Like all medicines, dehydrated alcohol may cause side effects, although not everyone will experience them. Some side effects could be mere allergic reactions, while others may be slightly more severe.
The side effects possibly caused by allergic reactions include difficulty breathing; difficulty swallowing; swelling of the face; swelling of the lips, throat, or tongue; and skin rashes.
The other most commonly experienced side effects include:
- Post-injection neuritis – inflammation of the nerve of the peripheral nervous system.
- Hyperesthesia – excessive physical sensitivity, especially on the skin.
- Paresthesia – an abnormal tingling, numbness, chilling, pricking, or burning sensation of the skin, which seems to have no physical cause.

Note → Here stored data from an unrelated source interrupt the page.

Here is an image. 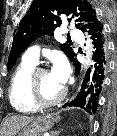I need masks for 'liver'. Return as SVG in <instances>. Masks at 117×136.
Wrapping results in <instances>:
<instances>
[{
	"instance_id": "liver-1",
	"label": "liver",
	"mask_w": 117,
	"mask_h": 136,
	"mask_svg": "<svg viewBox=\"0 0 117 136\" xmlns=\"http://www.w3.org/2000/svg\"><path fill=\"white\" fill-rule=\"evenodd\" d=\"M35 118L25 115H12L7 117L2 125L0 134L2 136H15L19 130L27 126Z\"/></svg>"
}]
</instances>
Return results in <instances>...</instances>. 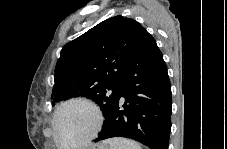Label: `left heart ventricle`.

- Motor paralysis –impairment or loss of motor function.
- Rectal or bladder incontinence – loss of control over urination or defecation.

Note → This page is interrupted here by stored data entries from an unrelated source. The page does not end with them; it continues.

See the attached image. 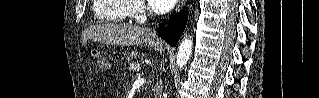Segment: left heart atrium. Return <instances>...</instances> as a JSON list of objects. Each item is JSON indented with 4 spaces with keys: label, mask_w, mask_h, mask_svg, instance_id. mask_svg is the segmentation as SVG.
Here are the masks:
<instances>
[{
    "label": "left heart atrium",
    "mask_w": 319,
    "mask_h": 98,
    "mask_svg": "<svg viewBox=\"0 0 319 98\" xmlns=\"http://www.w3.org/2000/svg\"><path fill=\"white\" fill-rule=\"evenodd\" d=\"M175 0H149V4L156 13H164L170 10Z\"/></svg>",
    "instance_id": "1"
}]
</instances>
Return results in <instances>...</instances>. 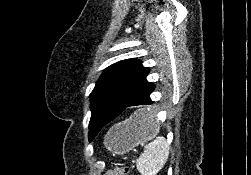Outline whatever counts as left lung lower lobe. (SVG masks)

- Impotence – being unable to achieve an erection or orgasm.
- Severe hypotension – very low blood pressure.
- Corneal anesthesia – a rare condition in which there’s a loss of corneal sensation in the eye.
- Meningitis –inflammation of the fluid and membranes surrounding the brain and spinal cord.
- Cranial nerve palsy – the weakness or paralysis of the areas controlled by the cranial nerve.
Put simply, the side effects stated above could cause:
- Energy loss
- Loss of memory
- Loss of body heat
- Low blood sugar
- Loss of consciousness
- Breathing difficulties
- Heart failure
- Loss of coordinated movements
- Mood swings
- Blurred vision or slurred speech.
It’s always encouraged to immediately inform your doctor or nurse if any of the side effects appear during treatment. There’re no known side effects of drug dependency or addiction with dehydrated alcohol use.
Dehydrated alcohol is a sterile solution made up of 100 % ethanol. It’s used in medicine as an injection for neurolysis. The drug is widely used to treat chronic pain, especially in patients with conditions that surgery can’t resolve. Dehydrated alcohol has been used to stop pain caused by conditions like inoperable cancer and many other nerve disorders.